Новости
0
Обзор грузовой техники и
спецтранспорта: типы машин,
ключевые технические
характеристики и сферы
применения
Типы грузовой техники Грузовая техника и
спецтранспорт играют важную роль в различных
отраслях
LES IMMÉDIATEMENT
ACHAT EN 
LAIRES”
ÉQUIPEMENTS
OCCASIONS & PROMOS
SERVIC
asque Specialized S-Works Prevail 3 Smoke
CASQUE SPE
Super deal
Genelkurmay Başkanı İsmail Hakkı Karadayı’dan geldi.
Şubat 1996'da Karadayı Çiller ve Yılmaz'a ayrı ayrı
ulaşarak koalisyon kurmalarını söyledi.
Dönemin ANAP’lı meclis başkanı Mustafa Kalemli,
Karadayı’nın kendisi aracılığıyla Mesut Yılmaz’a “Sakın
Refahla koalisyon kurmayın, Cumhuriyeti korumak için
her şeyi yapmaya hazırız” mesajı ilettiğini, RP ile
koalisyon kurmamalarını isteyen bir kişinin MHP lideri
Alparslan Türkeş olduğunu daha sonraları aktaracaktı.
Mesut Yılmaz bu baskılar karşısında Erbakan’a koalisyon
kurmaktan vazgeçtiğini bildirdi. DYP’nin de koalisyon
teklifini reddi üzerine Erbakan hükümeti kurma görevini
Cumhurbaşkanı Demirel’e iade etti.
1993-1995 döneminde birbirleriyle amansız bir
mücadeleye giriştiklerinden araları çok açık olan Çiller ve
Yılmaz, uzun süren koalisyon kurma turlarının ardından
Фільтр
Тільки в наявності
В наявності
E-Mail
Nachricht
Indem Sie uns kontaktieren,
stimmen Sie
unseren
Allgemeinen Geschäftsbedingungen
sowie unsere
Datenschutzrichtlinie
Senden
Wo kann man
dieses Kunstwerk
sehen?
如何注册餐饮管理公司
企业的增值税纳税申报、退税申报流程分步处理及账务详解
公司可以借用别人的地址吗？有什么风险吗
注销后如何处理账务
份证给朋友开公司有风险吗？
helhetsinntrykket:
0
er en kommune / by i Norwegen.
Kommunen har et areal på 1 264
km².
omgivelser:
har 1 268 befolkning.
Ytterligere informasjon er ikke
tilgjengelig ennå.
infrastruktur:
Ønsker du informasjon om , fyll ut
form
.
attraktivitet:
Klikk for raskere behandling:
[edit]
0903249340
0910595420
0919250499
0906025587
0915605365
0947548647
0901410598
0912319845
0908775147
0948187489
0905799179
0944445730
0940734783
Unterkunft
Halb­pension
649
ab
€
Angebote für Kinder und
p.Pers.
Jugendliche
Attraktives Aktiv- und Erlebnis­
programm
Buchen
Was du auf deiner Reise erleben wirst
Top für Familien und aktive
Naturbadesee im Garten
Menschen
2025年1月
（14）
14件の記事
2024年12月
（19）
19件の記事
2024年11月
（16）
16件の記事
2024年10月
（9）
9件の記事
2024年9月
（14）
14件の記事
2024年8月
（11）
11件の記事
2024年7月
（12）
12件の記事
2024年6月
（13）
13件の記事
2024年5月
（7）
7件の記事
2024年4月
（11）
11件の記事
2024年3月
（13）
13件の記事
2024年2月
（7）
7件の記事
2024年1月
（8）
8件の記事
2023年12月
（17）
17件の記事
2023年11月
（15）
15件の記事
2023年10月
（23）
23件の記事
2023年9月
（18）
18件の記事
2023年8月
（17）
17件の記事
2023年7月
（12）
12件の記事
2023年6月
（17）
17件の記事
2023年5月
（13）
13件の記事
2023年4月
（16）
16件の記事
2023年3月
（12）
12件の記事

+ + + + +

Retype, exactly as written, each line from the one containing "Angebote für Kinder und" through the last line of the listing above, and leave out all other lines.

Angebote für Kinder und
p.Pers.
Jugendliche
Attraktives Aktiv- und Erlebnis­
programm
Buchen
Was du auf deiner Reise erleben wirst
Top für Familien und aktive
Naturbadesee im Garten
Menschen
2025年1月
（14）
14件の記事
2024年12月
（19）
19件の記事
2024年11月
（16）
16件の記事
2024年10月
（9）
9件の記事
2024年9月
（14）
14件の記事
2024年8月
（11）
11件の記事
2024年7月
（12）
12件の記事
2024年6月
（13）
13件の記事
2024年5月
（7）
7件の記事
2024年4月
（11）
11件の記事
2024年3月
（13）
13件の記事
2024年2月
（7）
7件の記事
2024年1月
（8）
8件の記事
2023年12月
（17）
17件の記事
2023年11月
（15）
15件の記事
2023年10月
（23）
23件の記事
2023年9月
（18）
18件の記事
2023年8月
（17）
17件の記事
2023年7月
（12）
12件の記事
2023年6月
（17）
17件の記事
2023年5月
（13）
13件の記事
2023年4月
（16）
16件の記事
2023年3月
（12）
12件の記事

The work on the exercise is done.